In Week 14 against the Houston Texans, Josh Ball replaced an injured Terence Steele (tore both the ACL and MCL in his left knee), but he struggled so much that Peters was forced to play at right tackle for the first time since 2006 on the eventual game-winning drive. In Week 17 against the Tennessee Titans, a high ankle sprain injury to center Tyler Biadasz led to a three-player shuffle on the offensive line, which included Peters playing at left tackle. In Week 18 against the Washington Commanders, he started at left tackle. He played sparingly during the season (10 games with one start), suffering multiple injuries, including one on his hip, that kept him out of the divisional playoff round loss to the San Francisco 49ers. He was not re-signed after the season.

===Seattle Seahawks===
With Tom Brady's retirement from the NFL on February 1, Peters became the oldest active NFL player at 41 years old.

On September 11, 2023, the Seattle Seahawks hosted Peters for a workout. One day later on September 12, he signed with the team's practice squad after injuries forced both of Seattle's starting tackles, second-year players Abraham Lucas and Charles Cross, out of their Week 1 game against the Los Angeles Rams. He was signed to the active roster on November 18. He became a free agent after the 2023 season.
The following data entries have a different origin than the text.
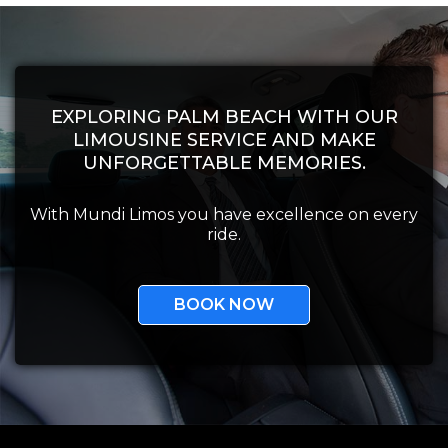
EXPLORING PALM BEACH WITH OUR
LIMOUSINE SERVICE AND MAKE
UNFORGETTABLE MEMORIES.
With Mundi Limos you have excellence on every
ride.
BOOK NOW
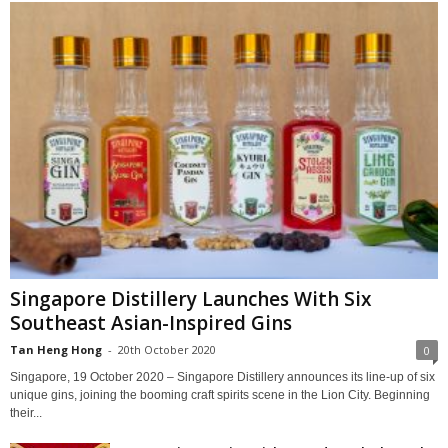
Singapore Distillery Launches With Six
Southeast Asian-Inspired Gins
Tan Heng Hong
-
20th October 2020
0
Singapore, 19 October 2020 – Singapore Distillery announces its line-up of six
unique gins, joining the booming craft spirits scene in the Lion City. Beginning
their...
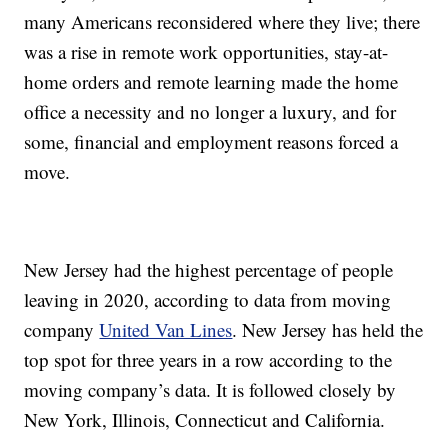
many Americans reconsidered where they live; there
was a rise in remote work opportunities, stay-at-
home orders and remote learning made the home
office a necessity and no longer a luxury, and for
some, financial and employment reasons forced a
move.
New Jersey had the highest percentage of people
leaving in 2020, according to data from moving
company
United Van Lines
. New Jersey has held the
top spot for three years in a row according to the
moving company’s data. It is followed closely by
New York, Illinois, Connecticut and California.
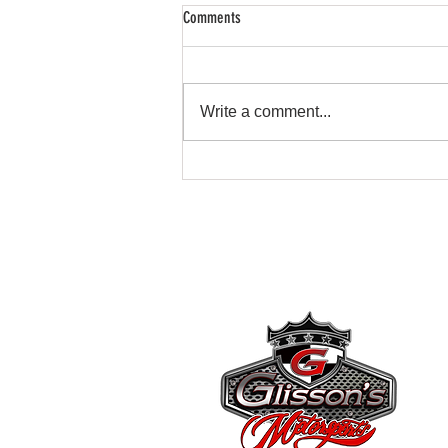
Comments
Write a comment...
Transform Your Car with Glissons
Motorsports Customizations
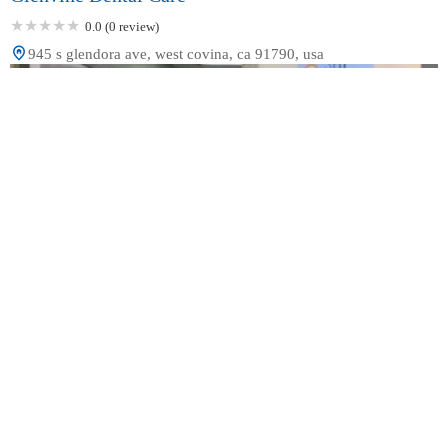
0.0 (0 review)
945 s glendora ave, west covina, ca 91790, usa
Sol Dental Group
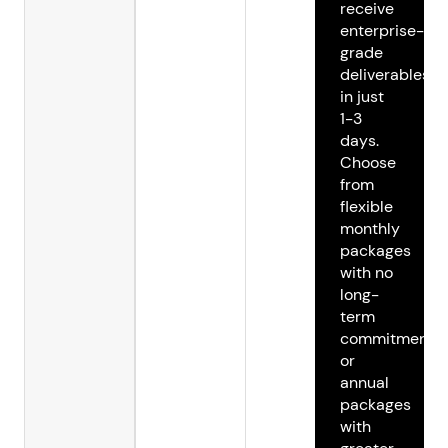
receive
enterprise-
grade
deliverables
in just
1-3
days.
Choose
from
flexible
monthly
packages
with no
long-
term
commitments
or
annual
packages
with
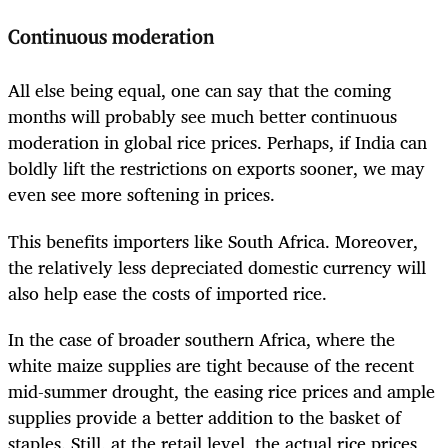
Continuous moderation
All else being equal, one can say that the coming
months will probably see much better continuous
moderation in global rice prices. Perhaps, if India can
boldly lift the restrictions on exports sooner, we may
even see more softening in prices.
This benefits importers like South Africa. Moreover,
the relatively less depreciated domestic currency will
also help ease the costs of imported rice.
In the case of broader southern Africa, where the
white maize supplies are tight because of the recent
mid-summer drought, the easing rice prices and ample
supplies provide a better addition to the basket of
staples. Still, at the retail level, the actual rice prices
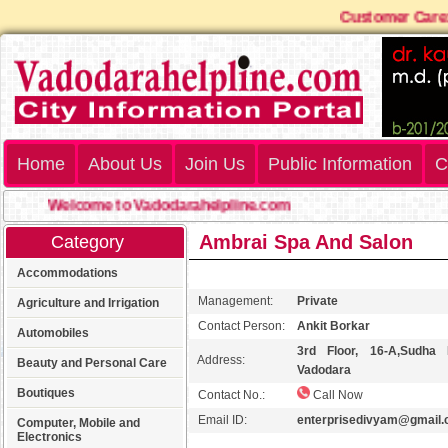
Customer Care: 
Home
About Us
Join Us
Public Information
C
Welcome to Vadodarahelpline.com
Ambrai Spa And Salon
Category
Accommodations
Management:
Private
Agriculture and Irrigation
Contact Person:
Ankit Borkar
Automobiles
3rd Floor, 16-A,Sudha 
Address:
Beauty and Personal Care
Vadodara
Boutiques
Contact No.:
Call Now
Email ID:
enterprisedivyam@gmail
Computer, Mobile and
Electronics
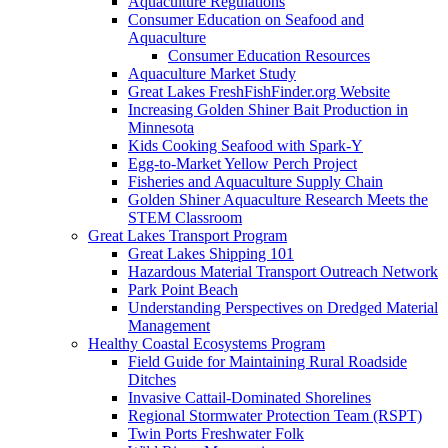
Aquaculture Regulations
Consumer Education on Seafood and
Aquaculture
Consumer Education Resources
Aquaculture Market Study
Great Lakes FreshFishFinder.org Website
Increasing Golden Shiner Bait Production in
Minnesota
Kids Cooking Seafood with Spark-Y
Egg-to-Market Yellow Perch Project
Fisheries and Aquaculture Supply Chain
Golden Shiner Aquaculture Research Meets the
STEM Classroom
Great Lakes Transport Program
Great Lakes Shipping 101
Hazardous Material Transport Outreach Network
Park Point Beach
Understanding Perspectives on Dredged Material
Management
Healthy Coastal Ecosystems Program
Field Guide for Maintaining Rural Roadside
Ditches
Invasive Cattail-Dominated Shorelines
Regional Stormwater Protection Team (RSPT)
Twin Ports Freshwater Folk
On October 1, 2024, Peters was re-signed to the Seahawks practice squad. He was placed on practice squad injured reserve on December 6, 2024.

===Retirement===
Peters announced his retirement after 21 NFL seasons on February 25, 2025, to take a job in the Seahawks' front office.

===NFL career statistics===

| Year | Team | Games | Starts |
|---|---|---|---|
| 2004 | BUF | 5 | 1 |
| 2005 | BUF | 16 | 10 |
| 2006 | BUF | 16 | 16 |
| 2007 | BUF | 15 | 15 |
| 2008 | BUF | 13 | 13 |
| 2009 | PHI | 15 | 15 |
| 2010 | PHI | 14 | 14 |
| 2011 | PHI | 13 | 13 |
| 2013 | PHI | 16 | 16 |
| 2014 | PHI | 16 | 16 |
| 2015 | PHI | 14 | 14 |
| 2016 | PHI | 16 | 16 |
| 2017 | PHI | 7 | 7 |
| 2018 | PHI | 16 | 16 |
| 2019 | PHI | 13 | 13 |
| 2020 | PHI | 8 | 8 |
| 2021 | CHI | 15 | 15 |
| 2022 | DAL | 12 | 1 |
| 2023 | SEA | 8 | 2 |
| Career |  | 248 | 221 |

==Personal life==
Peters was arrested and charged with playing loud music and disturbing the peace on March 26, 2011, in Shreveport, Louisiana. He was arrested and charged with speeding and resisting a police officer by flight on June 12, 2013, in Monroe, Louisiana.